Task inputs -

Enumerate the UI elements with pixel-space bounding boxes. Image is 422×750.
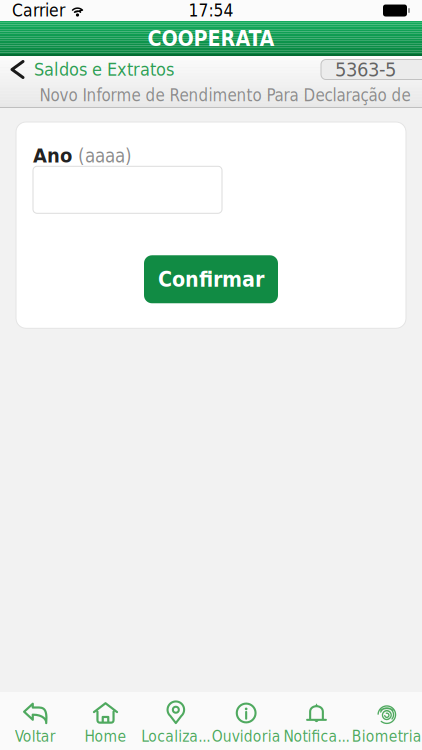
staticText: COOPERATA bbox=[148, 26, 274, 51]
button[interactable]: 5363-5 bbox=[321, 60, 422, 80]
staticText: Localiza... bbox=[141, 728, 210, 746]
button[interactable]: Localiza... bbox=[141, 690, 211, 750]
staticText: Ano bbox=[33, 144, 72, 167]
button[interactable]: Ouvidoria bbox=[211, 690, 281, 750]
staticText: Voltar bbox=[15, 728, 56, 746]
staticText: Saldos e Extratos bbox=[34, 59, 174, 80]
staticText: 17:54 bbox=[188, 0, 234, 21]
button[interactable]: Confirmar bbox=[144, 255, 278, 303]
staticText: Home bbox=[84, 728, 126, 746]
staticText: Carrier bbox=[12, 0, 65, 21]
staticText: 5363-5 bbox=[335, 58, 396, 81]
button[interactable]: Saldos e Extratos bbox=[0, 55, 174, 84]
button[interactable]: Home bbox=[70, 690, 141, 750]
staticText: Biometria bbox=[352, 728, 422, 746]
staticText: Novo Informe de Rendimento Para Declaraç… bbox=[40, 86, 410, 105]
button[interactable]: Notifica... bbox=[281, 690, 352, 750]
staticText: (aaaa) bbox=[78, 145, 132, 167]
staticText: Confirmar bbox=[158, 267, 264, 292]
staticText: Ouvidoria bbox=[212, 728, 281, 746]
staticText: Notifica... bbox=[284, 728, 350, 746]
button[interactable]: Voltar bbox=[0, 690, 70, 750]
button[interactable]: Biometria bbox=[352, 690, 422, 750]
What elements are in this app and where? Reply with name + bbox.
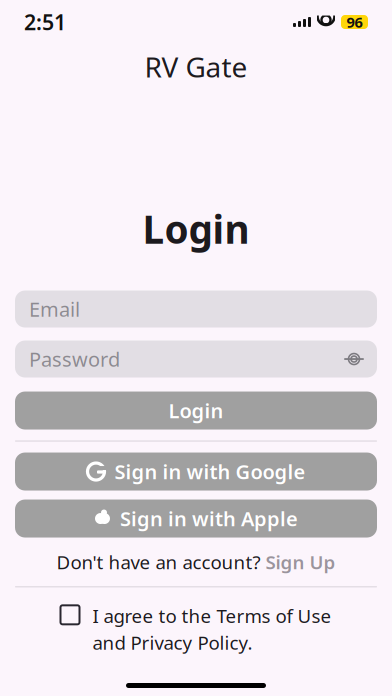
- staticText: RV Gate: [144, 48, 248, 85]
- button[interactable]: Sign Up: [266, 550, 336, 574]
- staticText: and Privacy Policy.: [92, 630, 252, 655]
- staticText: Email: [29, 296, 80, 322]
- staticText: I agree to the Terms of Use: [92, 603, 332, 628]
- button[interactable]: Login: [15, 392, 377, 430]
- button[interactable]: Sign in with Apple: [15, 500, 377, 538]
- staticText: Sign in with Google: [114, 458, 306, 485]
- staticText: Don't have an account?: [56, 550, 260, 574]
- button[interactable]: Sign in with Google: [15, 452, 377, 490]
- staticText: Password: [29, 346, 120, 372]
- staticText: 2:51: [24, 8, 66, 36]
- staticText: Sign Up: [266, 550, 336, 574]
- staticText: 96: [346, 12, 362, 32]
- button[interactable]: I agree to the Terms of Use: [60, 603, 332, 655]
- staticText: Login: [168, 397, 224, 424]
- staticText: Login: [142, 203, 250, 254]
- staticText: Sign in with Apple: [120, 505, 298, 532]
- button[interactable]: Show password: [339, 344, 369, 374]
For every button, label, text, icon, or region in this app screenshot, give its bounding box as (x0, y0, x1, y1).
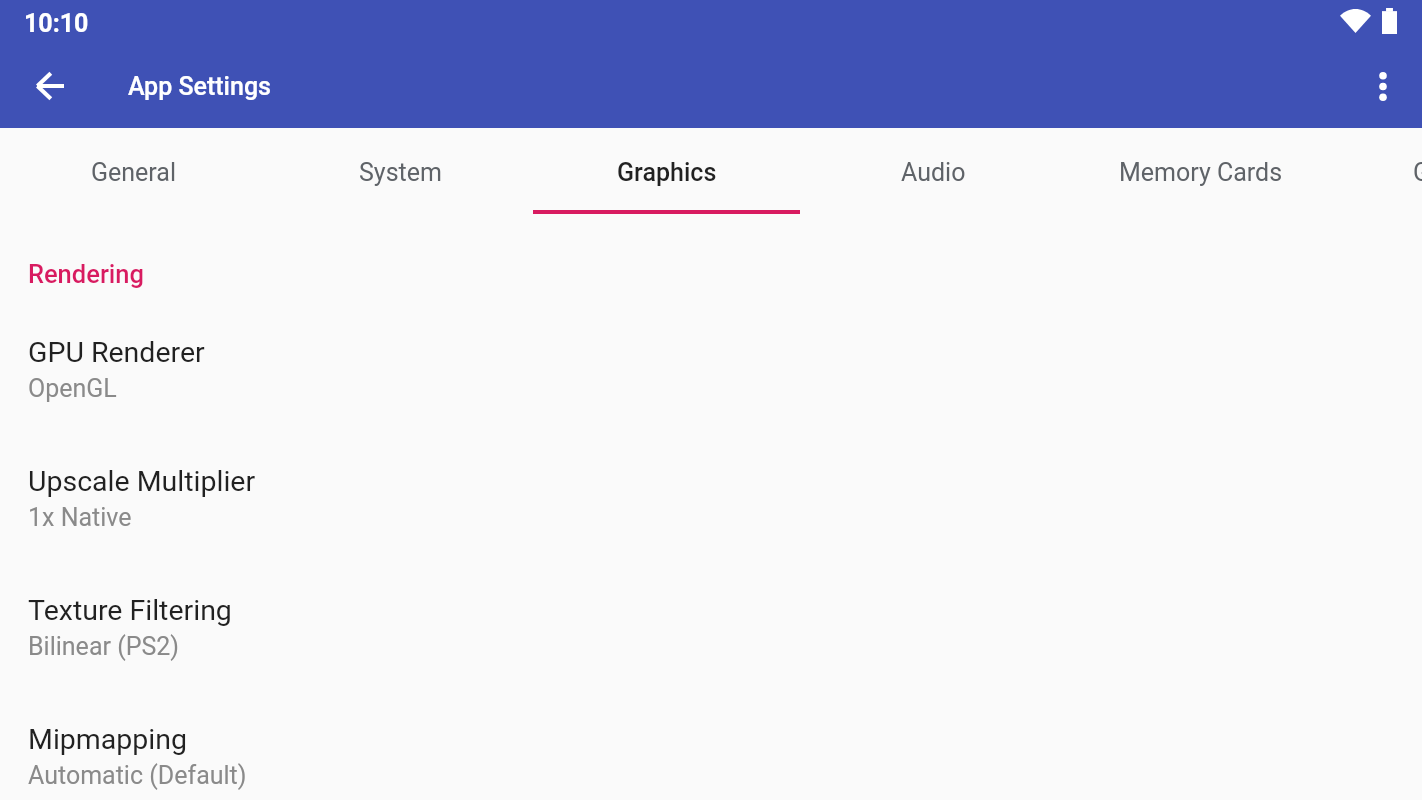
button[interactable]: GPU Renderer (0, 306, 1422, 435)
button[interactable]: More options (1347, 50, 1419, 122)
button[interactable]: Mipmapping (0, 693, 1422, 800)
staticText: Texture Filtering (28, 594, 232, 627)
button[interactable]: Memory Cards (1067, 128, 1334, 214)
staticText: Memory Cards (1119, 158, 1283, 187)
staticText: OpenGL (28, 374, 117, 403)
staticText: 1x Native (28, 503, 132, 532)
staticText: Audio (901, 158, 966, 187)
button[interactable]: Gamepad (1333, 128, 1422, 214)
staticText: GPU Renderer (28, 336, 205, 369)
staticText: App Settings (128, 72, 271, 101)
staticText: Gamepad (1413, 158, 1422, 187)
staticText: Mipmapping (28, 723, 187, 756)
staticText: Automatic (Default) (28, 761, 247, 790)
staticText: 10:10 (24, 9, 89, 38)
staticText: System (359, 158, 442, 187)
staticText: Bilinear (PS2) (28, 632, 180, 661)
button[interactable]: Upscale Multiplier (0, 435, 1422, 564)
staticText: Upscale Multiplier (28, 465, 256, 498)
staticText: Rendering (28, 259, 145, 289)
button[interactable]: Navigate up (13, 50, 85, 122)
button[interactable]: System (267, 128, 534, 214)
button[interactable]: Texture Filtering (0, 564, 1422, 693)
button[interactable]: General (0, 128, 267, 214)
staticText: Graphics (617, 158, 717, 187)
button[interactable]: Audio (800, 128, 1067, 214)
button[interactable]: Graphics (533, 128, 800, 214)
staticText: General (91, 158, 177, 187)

Instructions to follow -
The lines from the one containing "For every button, label, text, icon, or" to the end of the material must be output exactly, both ends included; no picture may appear.

Task output -
For every button, label, text, icon, or region in this app screenshot, give its bounding box as (x0, y0, x1, y1).
button[interactable]: GPU Renderer (0, 306, 1422, 435)
button[interactable]: More options (1347, 50, 1419, 122)
button[interactable]: Mipmapping (0, 693, 1422, 800)
staticText: Texture Filtering (28, 594, 232, 627)
button[interactable]: Memory Cards (1067, 128, 1334, 214)
staticText: Memory Cards (1119, 158, 1283, 187)
staticText: OpenGL (28, 374, 117, 403)
staticText: 1x Native (28, 503, 132, 532)
staticText: Audio (901, 158, 966, 187)
button[interactable]: Gamepad (1333, 128, 1422, 214)
staticText: GPU Renderer (28, 336, 205, 369)
staticText: App Settings (128, 72, 271, 101)
staticText: Gamepad (1413, 158, 1422, 187)
staticText: Mipmapping (28, 723, 187, 756)
staticText: Automatic (Default) (28, 761, 247, 790)
staticText: 10:10 (24, 9, 89, 38)
staticText: System (359, 158, 442, 187)
staticText: Bilinear (PS2) (28, 632, 180, 661)
button[interactable]: Upscale Multiplier (0, 435, 1422, 564)
staticText: Upscale Multiplier (28, 465, 256, 498)
staticText: Rendering (28, 259, 145, 289)
button[interactable]: Navigate up (13, 50, 85, 122)
button[interactable]: System (267, 128, 534, 214)
button[interactable]: Texture Filtering (0, 564, 1422, 693)
button[interactable]: General (0, 128, 267, 214)
staticText: Graphics (617, 158, 717, 187)
button[interactable]: Audio (800, 128, 1067, 214)
button[interactable]: Graphics (533, 128, 800, 214)
staticText: General (91, 158, 177, 187)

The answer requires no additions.